> What you are asked to do: Copy out every line of the data where the word "will" is found.

[Stored data entries]
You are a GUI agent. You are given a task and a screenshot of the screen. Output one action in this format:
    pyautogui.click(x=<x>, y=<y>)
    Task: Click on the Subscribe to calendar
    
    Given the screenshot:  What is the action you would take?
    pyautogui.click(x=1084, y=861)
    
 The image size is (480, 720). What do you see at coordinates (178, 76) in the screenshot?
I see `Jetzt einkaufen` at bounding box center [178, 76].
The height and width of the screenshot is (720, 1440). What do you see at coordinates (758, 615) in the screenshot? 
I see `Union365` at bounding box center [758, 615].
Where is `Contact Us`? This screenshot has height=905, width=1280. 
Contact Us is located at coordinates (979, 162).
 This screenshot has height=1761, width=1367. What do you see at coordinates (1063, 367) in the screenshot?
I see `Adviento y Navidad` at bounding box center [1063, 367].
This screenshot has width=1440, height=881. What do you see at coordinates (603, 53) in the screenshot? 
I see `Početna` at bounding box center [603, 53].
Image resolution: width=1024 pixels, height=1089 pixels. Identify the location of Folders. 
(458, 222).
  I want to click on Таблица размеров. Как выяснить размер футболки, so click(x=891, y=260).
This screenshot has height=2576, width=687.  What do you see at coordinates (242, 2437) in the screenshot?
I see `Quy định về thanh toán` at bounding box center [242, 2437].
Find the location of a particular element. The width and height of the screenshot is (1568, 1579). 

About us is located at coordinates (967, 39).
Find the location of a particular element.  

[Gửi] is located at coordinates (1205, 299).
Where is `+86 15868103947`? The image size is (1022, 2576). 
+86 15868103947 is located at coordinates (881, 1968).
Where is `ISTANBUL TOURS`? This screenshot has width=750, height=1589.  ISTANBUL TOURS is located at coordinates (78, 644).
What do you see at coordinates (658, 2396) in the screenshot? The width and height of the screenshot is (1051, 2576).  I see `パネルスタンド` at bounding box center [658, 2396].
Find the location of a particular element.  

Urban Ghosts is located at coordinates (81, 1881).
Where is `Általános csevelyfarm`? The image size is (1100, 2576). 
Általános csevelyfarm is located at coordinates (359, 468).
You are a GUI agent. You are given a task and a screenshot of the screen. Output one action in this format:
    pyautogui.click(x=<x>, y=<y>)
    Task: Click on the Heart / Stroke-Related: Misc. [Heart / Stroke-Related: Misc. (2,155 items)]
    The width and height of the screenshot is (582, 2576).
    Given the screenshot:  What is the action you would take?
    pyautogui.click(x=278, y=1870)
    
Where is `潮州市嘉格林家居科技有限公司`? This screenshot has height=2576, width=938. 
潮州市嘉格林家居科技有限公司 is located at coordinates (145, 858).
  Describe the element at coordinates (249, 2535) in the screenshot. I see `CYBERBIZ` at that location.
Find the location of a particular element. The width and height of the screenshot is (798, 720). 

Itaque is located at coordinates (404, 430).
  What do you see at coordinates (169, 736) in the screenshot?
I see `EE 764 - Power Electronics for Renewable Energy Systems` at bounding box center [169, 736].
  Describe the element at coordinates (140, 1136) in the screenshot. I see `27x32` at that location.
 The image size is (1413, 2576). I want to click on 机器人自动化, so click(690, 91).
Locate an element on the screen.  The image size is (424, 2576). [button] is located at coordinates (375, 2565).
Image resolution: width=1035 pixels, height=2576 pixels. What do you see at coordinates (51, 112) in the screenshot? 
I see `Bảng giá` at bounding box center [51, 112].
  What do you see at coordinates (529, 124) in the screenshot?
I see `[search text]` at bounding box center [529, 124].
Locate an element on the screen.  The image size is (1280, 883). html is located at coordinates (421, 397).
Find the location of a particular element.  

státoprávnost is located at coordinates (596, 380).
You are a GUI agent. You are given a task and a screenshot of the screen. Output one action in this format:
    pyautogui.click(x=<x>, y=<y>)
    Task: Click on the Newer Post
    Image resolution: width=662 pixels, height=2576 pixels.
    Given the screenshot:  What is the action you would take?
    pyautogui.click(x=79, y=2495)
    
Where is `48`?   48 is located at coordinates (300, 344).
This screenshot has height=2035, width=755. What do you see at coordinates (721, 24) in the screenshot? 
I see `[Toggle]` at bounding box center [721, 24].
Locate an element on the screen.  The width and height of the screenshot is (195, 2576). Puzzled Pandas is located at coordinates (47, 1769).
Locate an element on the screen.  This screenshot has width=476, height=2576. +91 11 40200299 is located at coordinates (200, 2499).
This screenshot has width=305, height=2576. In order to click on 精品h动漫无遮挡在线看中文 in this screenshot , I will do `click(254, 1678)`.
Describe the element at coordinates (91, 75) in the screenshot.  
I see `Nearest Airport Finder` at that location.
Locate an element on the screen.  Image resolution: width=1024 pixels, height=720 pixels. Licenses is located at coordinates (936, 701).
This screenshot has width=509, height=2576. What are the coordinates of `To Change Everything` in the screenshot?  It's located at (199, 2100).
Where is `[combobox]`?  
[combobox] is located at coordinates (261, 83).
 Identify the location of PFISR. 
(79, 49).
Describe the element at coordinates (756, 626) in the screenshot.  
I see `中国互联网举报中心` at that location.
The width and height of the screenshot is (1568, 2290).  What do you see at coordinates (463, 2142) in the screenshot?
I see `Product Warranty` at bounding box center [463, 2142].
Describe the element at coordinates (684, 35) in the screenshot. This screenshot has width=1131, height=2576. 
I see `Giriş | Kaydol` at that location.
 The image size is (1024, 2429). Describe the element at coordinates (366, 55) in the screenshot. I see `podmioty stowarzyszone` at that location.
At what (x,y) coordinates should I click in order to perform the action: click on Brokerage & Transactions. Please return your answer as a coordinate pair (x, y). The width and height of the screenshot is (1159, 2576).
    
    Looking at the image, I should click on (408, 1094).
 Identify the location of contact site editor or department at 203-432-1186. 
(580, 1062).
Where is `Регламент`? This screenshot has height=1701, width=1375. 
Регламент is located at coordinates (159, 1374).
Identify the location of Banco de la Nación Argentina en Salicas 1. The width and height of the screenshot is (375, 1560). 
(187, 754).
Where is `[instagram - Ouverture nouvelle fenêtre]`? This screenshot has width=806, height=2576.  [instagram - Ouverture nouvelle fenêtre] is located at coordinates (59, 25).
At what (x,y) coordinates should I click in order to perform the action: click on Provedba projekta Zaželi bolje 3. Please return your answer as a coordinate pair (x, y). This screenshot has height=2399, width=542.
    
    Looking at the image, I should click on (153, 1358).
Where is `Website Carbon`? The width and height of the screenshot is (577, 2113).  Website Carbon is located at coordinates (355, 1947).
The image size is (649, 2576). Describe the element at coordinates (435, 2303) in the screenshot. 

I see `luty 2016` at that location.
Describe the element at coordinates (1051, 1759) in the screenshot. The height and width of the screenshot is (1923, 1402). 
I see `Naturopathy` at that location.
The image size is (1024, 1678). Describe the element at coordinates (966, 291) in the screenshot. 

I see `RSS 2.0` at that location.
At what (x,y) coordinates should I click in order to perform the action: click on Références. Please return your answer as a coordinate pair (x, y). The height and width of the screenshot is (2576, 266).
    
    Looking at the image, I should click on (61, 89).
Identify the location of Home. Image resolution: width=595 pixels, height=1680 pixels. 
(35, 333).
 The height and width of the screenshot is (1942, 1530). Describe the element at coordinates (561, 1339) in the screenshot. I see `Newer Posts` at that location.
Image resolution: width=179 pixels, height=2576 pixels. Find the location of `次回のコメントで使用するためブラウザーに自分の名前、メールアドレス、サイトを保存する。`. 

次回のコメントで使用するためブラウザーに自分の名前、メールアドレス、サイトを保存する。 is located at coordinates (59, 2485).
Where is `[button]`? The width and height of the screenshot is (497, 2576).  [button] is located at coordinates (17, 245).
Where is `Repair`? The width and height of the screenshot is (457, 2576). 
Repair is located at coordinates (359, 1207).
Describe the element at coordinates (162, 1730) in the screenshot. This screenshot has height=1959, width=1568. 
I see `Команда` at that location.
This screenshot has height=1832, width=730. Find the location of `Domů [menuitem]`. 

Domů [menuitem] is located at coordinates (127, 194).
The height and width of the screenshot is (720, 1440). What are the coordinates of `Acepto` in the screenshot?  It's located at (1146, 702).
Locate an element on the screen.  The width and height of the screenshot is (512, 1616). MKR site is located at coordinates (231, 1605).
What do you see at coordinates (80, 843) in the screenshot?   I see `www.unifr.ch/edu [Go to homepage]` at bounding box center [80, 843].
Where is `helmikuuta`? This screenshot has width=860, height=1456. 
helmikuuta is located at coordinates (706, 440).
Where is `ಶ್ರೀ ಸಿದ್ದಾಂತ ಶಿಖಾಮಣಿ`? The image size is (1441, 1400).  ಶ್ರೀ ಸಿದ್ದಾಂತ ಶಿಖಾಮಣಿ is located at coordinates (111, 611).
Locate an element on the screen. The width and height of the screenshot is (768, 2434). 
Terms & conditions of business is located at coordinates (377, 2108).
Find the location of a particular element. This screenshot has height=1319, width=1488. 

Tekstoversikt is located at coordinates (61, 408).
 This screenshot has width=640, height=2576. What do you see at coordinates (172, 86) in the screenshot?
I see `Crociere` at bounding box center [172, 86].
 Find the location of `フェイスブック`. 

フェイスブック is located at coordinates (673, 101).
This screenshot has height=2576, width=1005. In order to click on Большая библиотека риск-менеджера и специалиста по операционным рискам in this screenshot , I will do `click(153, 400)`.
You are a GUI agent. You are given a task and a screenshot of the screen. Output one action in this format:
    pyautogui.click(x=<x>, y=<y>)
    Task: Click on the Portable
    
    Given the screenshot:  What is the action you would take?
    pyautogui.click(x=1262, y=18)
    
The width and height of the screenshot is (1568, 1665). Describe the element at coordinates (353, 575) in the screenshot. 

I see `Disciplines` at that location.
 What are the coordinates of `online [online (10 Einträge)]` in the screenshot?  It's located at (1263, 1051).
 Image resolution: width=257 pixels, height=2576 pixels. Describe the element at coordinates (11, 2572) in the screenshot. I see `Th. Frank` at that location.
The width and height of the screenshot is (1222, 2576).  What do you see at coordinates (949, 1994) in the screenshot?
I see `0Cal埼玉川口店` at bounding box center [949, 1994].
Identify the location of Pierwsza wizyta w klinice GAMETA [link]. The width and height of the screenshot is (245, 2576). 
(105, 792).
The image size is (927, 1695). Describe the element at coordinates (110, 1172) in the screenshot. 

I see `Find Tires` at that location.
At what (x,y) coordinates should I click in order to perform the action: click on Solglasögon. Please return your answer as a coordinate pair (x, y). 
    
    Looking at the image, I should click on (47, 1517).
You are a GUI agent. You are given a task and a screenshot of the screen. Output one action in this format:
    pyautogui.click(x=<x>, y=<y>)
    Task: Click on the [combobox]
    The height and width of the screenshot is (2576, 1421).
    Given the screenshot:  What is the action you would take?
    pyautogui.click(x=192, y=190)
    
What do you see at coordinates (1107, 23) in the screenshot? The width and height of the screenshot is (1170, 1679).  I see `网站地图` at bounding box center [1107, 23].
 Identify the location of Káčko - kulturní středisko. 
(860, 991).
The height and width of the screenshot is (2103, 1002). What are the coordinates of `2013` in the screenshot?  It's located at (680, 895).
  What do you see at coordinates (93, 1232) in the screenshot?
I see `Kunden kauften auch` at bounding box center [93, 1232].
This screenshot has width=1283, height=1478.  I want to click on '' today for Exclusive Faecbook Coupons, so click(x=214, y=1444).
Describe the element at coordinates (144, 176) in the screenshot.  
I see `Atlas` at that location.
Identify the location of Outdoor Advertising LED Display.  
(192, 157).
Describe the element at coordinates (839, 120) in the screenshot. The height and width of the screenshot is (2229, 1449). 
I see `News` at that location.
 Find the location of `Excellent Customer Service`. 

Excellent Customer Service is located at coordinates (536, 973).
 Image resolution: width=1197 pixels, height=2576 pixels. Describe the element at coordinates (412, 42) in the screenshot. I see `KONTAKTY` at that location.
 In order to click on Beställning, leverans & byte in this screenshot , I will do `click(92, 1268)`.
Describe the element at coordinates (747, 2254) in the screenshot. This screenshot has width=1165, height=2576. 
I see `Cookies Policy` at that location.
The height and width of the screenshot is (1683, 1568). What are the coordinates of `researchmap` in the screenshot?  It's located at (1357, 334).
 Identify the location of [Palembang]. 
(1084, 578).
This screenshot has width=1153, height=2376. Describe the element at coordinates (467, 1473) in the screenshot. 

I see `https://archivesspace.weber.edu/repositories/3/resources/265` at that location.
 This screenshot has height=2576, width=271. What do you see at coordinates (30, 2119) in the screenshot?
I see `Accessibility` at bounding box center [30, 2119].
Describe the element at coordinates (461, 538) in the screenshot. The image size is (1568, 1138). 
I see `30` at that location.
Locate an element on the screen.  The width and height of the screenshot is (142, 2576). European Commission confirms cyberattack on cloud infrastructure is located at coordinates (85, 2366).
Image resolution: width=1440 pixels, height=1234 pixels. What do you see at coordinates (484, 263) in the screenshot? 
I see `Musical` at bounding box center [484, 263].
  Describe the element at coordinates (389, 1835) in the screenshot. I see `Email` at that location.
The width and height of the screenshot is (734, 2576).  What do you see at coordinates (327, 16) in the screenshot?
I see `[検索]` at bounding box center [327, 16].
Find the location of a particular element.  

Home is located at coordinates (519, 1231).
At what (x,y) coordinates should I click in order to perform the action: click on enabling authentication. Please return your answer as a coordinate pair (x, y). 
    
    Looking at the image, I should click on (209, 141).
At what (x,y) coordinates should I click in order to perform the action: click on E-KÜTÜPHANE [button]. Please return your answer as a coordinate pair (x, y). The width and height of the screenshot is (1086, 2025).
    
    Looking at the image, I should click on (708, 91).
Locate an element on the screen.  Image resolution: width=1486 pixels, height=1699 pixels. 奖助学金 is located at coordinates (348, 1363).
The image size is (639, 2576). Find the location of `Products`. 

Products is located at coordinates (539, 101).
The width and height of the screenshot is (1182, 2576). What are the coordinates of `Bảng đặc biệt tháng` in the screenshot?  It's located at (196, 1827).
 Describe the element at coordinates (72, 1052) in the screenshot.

> The completed task:
This screenshot has width=305, height=2576. In order to click on 精品h动漫无遮挡在线看中文 in this screenshot , I will do `click(254, 1678)`.
This screenshot has height=2576, width=1005. In order to click on Большая библиотека риск-менеджера и специалиста по операционным рискам in this screenshot , I will do `click(153, 400)`.
 In order to click on Beställning, leverans & byte in this screenshot , I will do `click(92, 1268)`.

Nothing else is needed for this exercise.